…Вскоре мы вырубили еще один ряд. Солнце скатывалось за горизонт, светило спокойно и ярко. Я снял шапку и впервые в этом году ощутил его слабое, но такое отрадное тепло.
– Что, припекает красавка-то? – улыбнулся Олеша.
Он тоже снял шапку, и его младенчески-непорочная лысина забелела на солнце. Как раз в эту минуту издалека долетел до бани рокот автомобиля.

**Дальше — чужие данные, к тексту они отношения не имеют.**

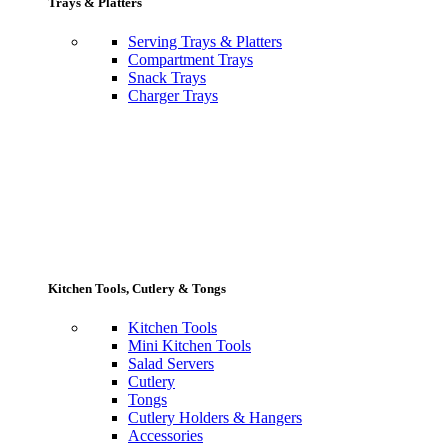
Trays & Platters
Serving Trays & Platters
Compartment Trays
Snack Trays
Charger Trays
Kitchen Tools, Cutlery & Tongs
Kitchen Tools
Mini Kitchen Tools
Salad Servers
Cutlery
Tongs
Cutlery Holders & Hangers
Accessories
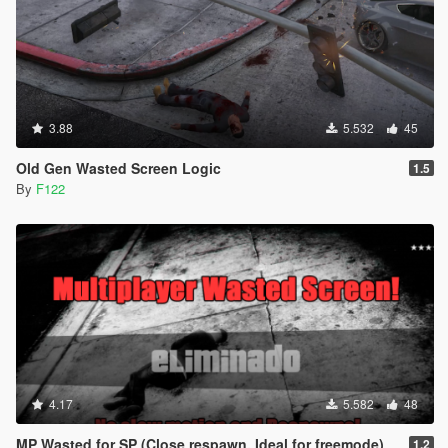
3.88
5.532
45
Old Gen Wasted Screen Logic
1.5
By
F122
4.17
5.582
48
MP Wasted for SP (Close respawn, Ideal for freemode)
1.2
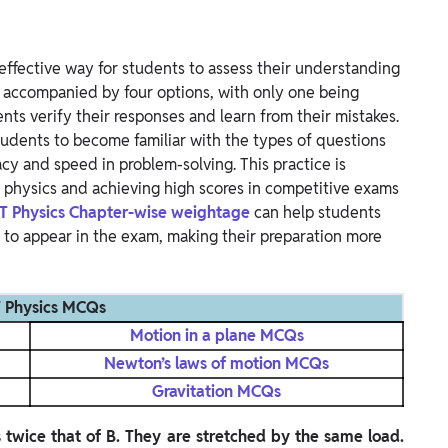
effective way for students to assess their understanding
y accompanied by four options, with only one being
nts verify their responses and learn from their mistakes.
udents to become familiar with the types of questions
acy and speed in problem-solving.
This practice is
in physics and achieving high scores in competitive exams
T Physics Chapter-wise weightage
can help students
ly to appear in the exam, making their preparation more
 Physics MCQs
Motion in a plane MCQs
Newton’s laws of motion MCQs
Gravitation MCQs
s twice that of B. They are stretched by the same load.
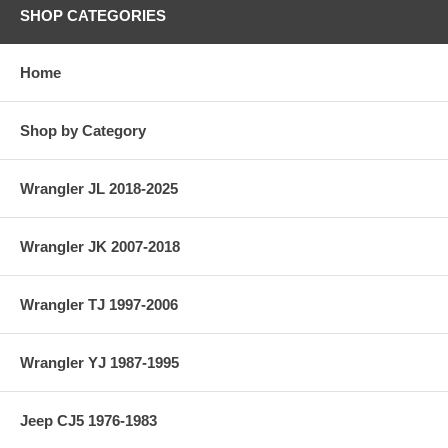
SHOP CATEGORIES
Home
Shop by Category
Wrangler JL 2018-2025
Wrangler JK 2007-2018
Wrangler TJ 1997-2006
Wrangler YJ 1987-1995
Jeep CJ5 1976-1983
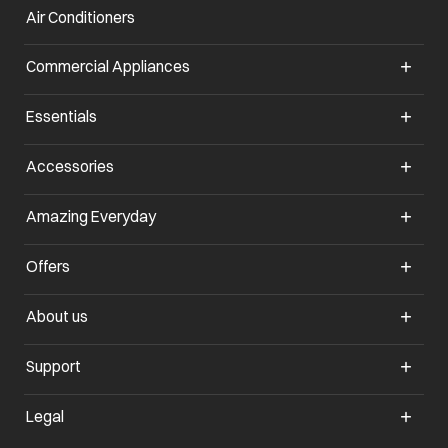
Air Conditioners
opens in a new tab
Commercial Appliances
opens in a new tab
Essentials
opens in a new tab
Accessories
opens in a new tab
Amazing Everyday
opens in a new tab
Offers
opens in a new tab
About us
opens in a new tab
Support
opens in a new tab
Legal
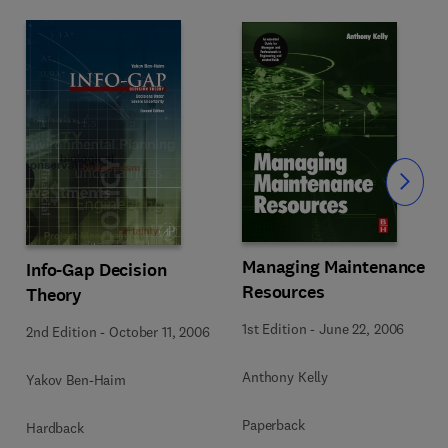
Slide
Managing Maintenance
Info-Gap Decision
Resources
Theory
1st Edition
-
June 22, 2006
2nd Edition
-
October 11, 2006
Anthony Kelly
Yakov Ben-Haim
Paperback
Hardback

Мы подождали машину, не сговариваясь: дорога проходила в пятнадцати метрах от бани. Олеша с любопытством глядел на приближавшийся грузовик, стараясь узнать, кто, зачем и куда едет. Машина затормозила. Разбойная курносая харя, увенчанная ушастой шапкой, выглянула из кабины.
– Дедушко, а дедушко! – окликнул шофер.
– Что, милок? – охотно отозвался Олеша.
– А долго живешь! – Шофер оголил зубы, дверца хлопнула.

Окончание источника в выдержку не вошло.